Beginning with the line that holds "What elements are", write out each line exactly as it stands until the end of the data, and include no pictures.

━━━━━━━━

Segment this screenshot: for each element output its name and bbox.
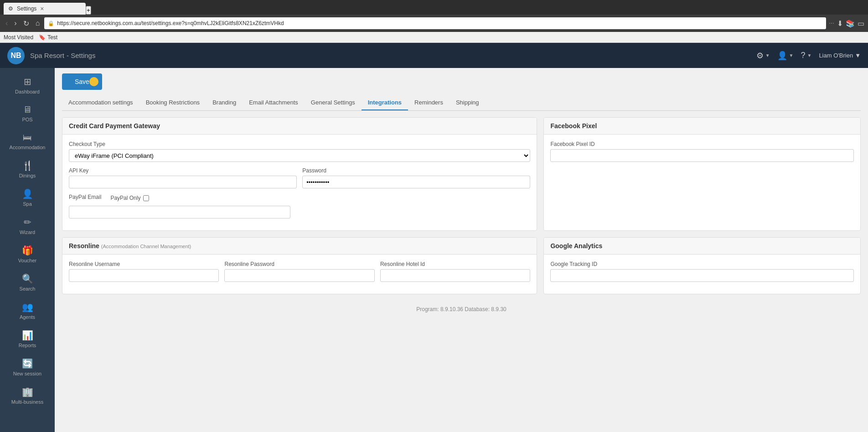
bookmark-test[interactable]: 🔖 Test	[39, 34, 57, 41]
user-dropdown-arrow: ▼	[789, 53, 794, 58]
tabs-bar: Accommodation settings Booking Restricti…	[62, 95, 861, 111]
sidebar-item-dashboard[interactable]: ⊞ Dashboard	[0, 72, 55, 99]
resonline-hotel-id-group: Resonline Hotel Id	[380, 261, 530, 282]
help-dropdown-arrow: ▼	[807, 53, 811, 58]
credit-card-panel-header: Credit Card Payment Gateway	[62, 118, 537, 135]
sidebar-item-dinings[interactable]: 🍴 Dinings	[0, 156, 55, 183]
password-input[interactable]	[302, 176, 530, 188]
resonline-username-label: Resonline Username	[69, 261, 219, 267]
sidebar-toggle-icon[interactable]: ▭	[858, 19, 864, 28]
pixel-id-label: Facebook Pixel ID	[550, 141, 854, 147]
sidebar-label-wizard: Wizard	[20, 229, 35, 235]
checkout-type-group: Checkout Type eWay iFrame (PCI Compliant…	[69, 141, 530, 162]
sidebar-item-pos[interactable]: 🖥 POS	[0, 100, 55, 127]
checkout-type-select[interactable]: eWay iFrame (PCI Compliant)StripePayPalN…	[69, 149, 530, 162]
browser-tab[interactable]: ⚙ Settings ×	[4, 3, 86, 15]
tab-title: Settings	[17, 5, 36, 12]
bookmarks-bar: Most Visited 🔖 Test	[0, 32, 868, 43]
tab-close-button[interactable]: ×	[40, 5, 44, 12]
multi-business-icon: 🏢	[22, 386, 33, 397]
search-icon: 🔍	[22, 273, 33, 284]
sidebar-label-voucher: Voucher	[18, 258, 36, 263]
help-icon: ?	[801, 51, 805, 60]
resonline-username-group: Resonline Username	[69, 261, 219, 282]
sidebar-label-search: Search	[20, 286, 36, 291]
home-button[interactable]: ⌂	[34, 18, 42, 28]
bottom-panels-row: Resonline (Accommodation Channel Managem…	[62, 237, 861, 294]
checkout-type-label: Checkout Type	[69, 141, 530, 147]
api-key-input[interactable]	[69, 176, 297, 188]
app-logo: NB	[7, 47, 25, 64]
sidebar-item-multi-business[interactable]: 🏢 Multi-business	[0, 382, 55, 409]
resonline-subtitle: (Accommodation Channel Management)	[101, 244, 191, 249]
settings-dropdown-arrow: ▼	[765, 53, 770, 58]
paypal-only-label: PayPal Only	[110, 195, 149, 201]
sidebar-item-wizard[interactable]: ✏ Wizard	[0, 212, 55, 239]
new-tab-button[interactable]: +	[86, 6, 91, 15]
tab-booking-restrictions[interactable]: Booking Restrictions	[140, 95, 207, 110]
header-icons: ⚙ ▼ 👤 ▼ ? ▼ Liam O'Brien ▼	[756, 51, 861, 61]
sidebar-item-agents[interactable]: 👥 Agents	[0, 297, 55, 324]
api-key-col: API Key	[69, 167, 297, 194]
tab-accommodation-settings[interactable]: Accommodation settings	[62, 95, 140, 110]
address-bar: ‹ › ↻ ⌂ 🔒 https://secure.netbookings.com…	[0, 15, 868, 32]
sidebar-item-voucher[interactable]: 🎁 Voucher	[0, 240, 55, 268]
tab-shipping[interactable]: Shipping	[450, 95, 486, 110]
tab-bar: ⚙ Settings × +	[0, 0, 868, 15]
tab-reminders[interactable]: Reminders	[408, 95, 450, 110]
resonline-panel-header: Resonline (Accommodation Channel Managem…	[62, 238, 537, 255]
username-display[interactable]: Liam O'Brien ▼	[819, 52, 861, 59]
resonline-username-input[interactable]	[69, 269, 219, 282]
library-icon[interactable]: 📚	[846, 19, 855, 28]
tracking-id-input[interactable]	[550, 269, 854, 282]
facebook-panel-body: Facebook Pixel ID	[544, 135, 860, 174]
lock-icon: 🔒	[48, 21, 54, 26]
save-button[interactable]: Save	[62, 73, 102, 90]
sidebar-item-new-session[interactable]: 🔄 New session	[0, 354, 55, 381]
footer-text: Program: 8.9.10.36 Database: 8.9.30	[416, 306, 506, 312]
resonline-password-group: Resonline Password	[224, 261, 374, 282]
url-text: https://secure.netbookings.com.au/test/s…	[57, 20, 822, 26]
settings-icon-button[interactable]: ⚙ ▼	[756, 51, 770, 61]
url-bar[interactable]: 🔒 https://secure.netbookings.com.au/test…	[44, 17, 826, 29]
user-icon-button[interactable]: 👤 ▼	[777, 51, 794, 61]
tab-branding[interactable]: Branding	[206, 95, 243, 110]
google-panel-header: Google Analytics	[544, 238, 860, 255]
resonline-hotel-id-label: Resonline Hotel Id	[380, 261, 530, 267]
sidebar-item-accommodation[interactable]: 🛏 Accommodation	[0, 128, 55, 155]
sidebar-label-accommodation: Accommodation	[10, 145, 46, 150]
resonline-hotel-id-input[interactable]	[380, 269, 530, 282]
spa-icon: 👤	[22, 188, 33, 199]
resonline-password-input[interactable]	[224, 269, 374, 282]
paypal-email-input[interactable]	[69, 206, 290, 219]
tab-general-settings[interactable]: General Settings	[305, 95, 362, 110]
back-button[interactable]: ‹	[4, 18, 10, 28]
url-extra-button[interactable]: ⋯	[829, 20, 834, 26]
pixel-id-input[interactable]	[550, 149, 854, 162]
tab-email-attachments[interactable]: Email Attachments	[243, 95, 305, 110]
credit-card-panel: Credit Card Payment Gateway Checkout Typ…	[62, 117, 537, 231]
paypal-row: PayPal Email PayPal Only	[69, 194, 530, 202]
sidebar-label-agents: Agents	[20, 314, 35, 320]
dinings-icon: 🍴	[22, 160, 33, 171]
facebook-panel-header: Facebook Pixel	[544, 118, 860, 135]
gear-icon: ⚙	[756, 51, 764, 61]
sidebar-item-reports[interactable]: 📊 Reports	[0, 325, 55, 353]
refresh-button[interactable]: ↻	[21, 18, 31, 29]
tab-integrations[interactable]: Integrations	[362, 95, 408, 110]
wizard-icon: ✏	[24, 217, 31, 228]
pos-icon: 🖥	[23, 104, 32, 115]
paypal-only-checkbox[interactable]	[143, 195, 149, 201]
sidebar-item-search[interactable]: 🔍 Search	[0, 269, 55, 296]
accommodation-icon: 🛏	[23, 132, 32, 143]
bookmark-most-visited[interactable]: Most Visited	[4, 34, 33, 41]
password-label: Password	[302, 167, 530, 174]
sidebar-label-dinings: Dinings	[19, 173, 36, 178]
sidebar-label-pos: POS	[22, 117, 32, 122]
help-icon-button[interactable]: ? ▼	[801, 51, 811, 60]
reports-icon: 📊	[22, 330, 33, 341]
forward-button[interactable]: ›	[12, 18, 18, 28]
sidebar-item-spa[interactable]: 👤 Spa	[0, 184, 55, 211]
api-key-group: API Key	[69, 167, 297, 188]
download-icon[interactable]: ⬇	[837, 19, 843, 28]
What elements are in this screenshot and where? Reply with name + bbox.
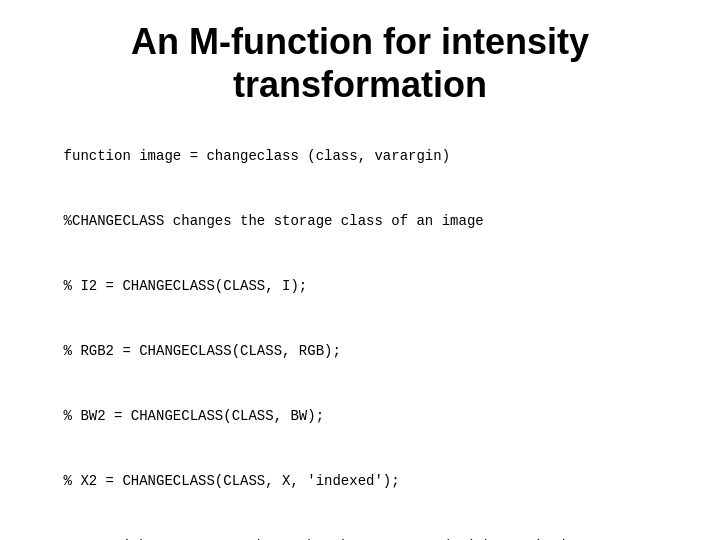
title-line2: transformation (233, 64, 487, 105)
comment2: % I2 = CHANGECLASS(CLASS, I); (64, 278, 308, 294)
title-section: An M-function for intensity transformati… (30, 20, 690, 106)
comment4: % BW2 = CHANGECLASS(CLASS, BW); (64, 408, 324, 424)
code-section: function image = changeclass (class, var… (30, 124, 690, 540)
function-declaration: function image = changeclass (class, var… (64, 148, 450, 164)
comment1: %CHANGECLASS changes the storage class o… (64, 213, 484, 229)
comment3: % RGB2 = CHANGECLASS(CLASS, RGB); (64, 343, 341, 359)
title-line1: An M-function for intensity (131, 21, 589, 62)
main-title: An M-function for intensity transformati… (30, 20, 690, 106)
comment5: % X2 = CHANGECLASS(CLASS, X, 'indexed'); (64, 473, 400, 489)
page-container: An M-function for intensity transformati… (0, 0, 720, 540)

━━━━━━━━

Output for this task:
What elements are in this screenshot and where? Reply with name + bbox.
title-line2: transformation (233, 64, 487, 105)
comment2: % I2 = CHANGECLASS(CLASS, I); (64, 278, 308, 294)
title-section: An M-function for intensity transformati… (30, 20, 690, 106)
comment4: % BW2 = CHANGECLASS(CLASS, BW); (64, 408, 324, 424)
code-section: function image = changeclass (class, var… (30, 124, 690, 540)
function-declaration: function image = changeclass (class, var… (64, 148, 450, 164)
comment1: %CHANGECLASS changes the storage class o… (64, 213, 484, 229)
comment3: % RGB2 = CHANGECLASS(CLASS, RGB); (64, 343, 341, 359)
title-line1: An M-function for intensity (131, 21, 589, 62)
main-title: An M-function for intensity transformati… (30, 20, 690, 106)
comment5: % X2 = CHANGECLASS(CLASS, X, 'indexed'); (64, 473, 400, 489)
page-container: An M-function for intensity transformati… (0, 0, 720, 540)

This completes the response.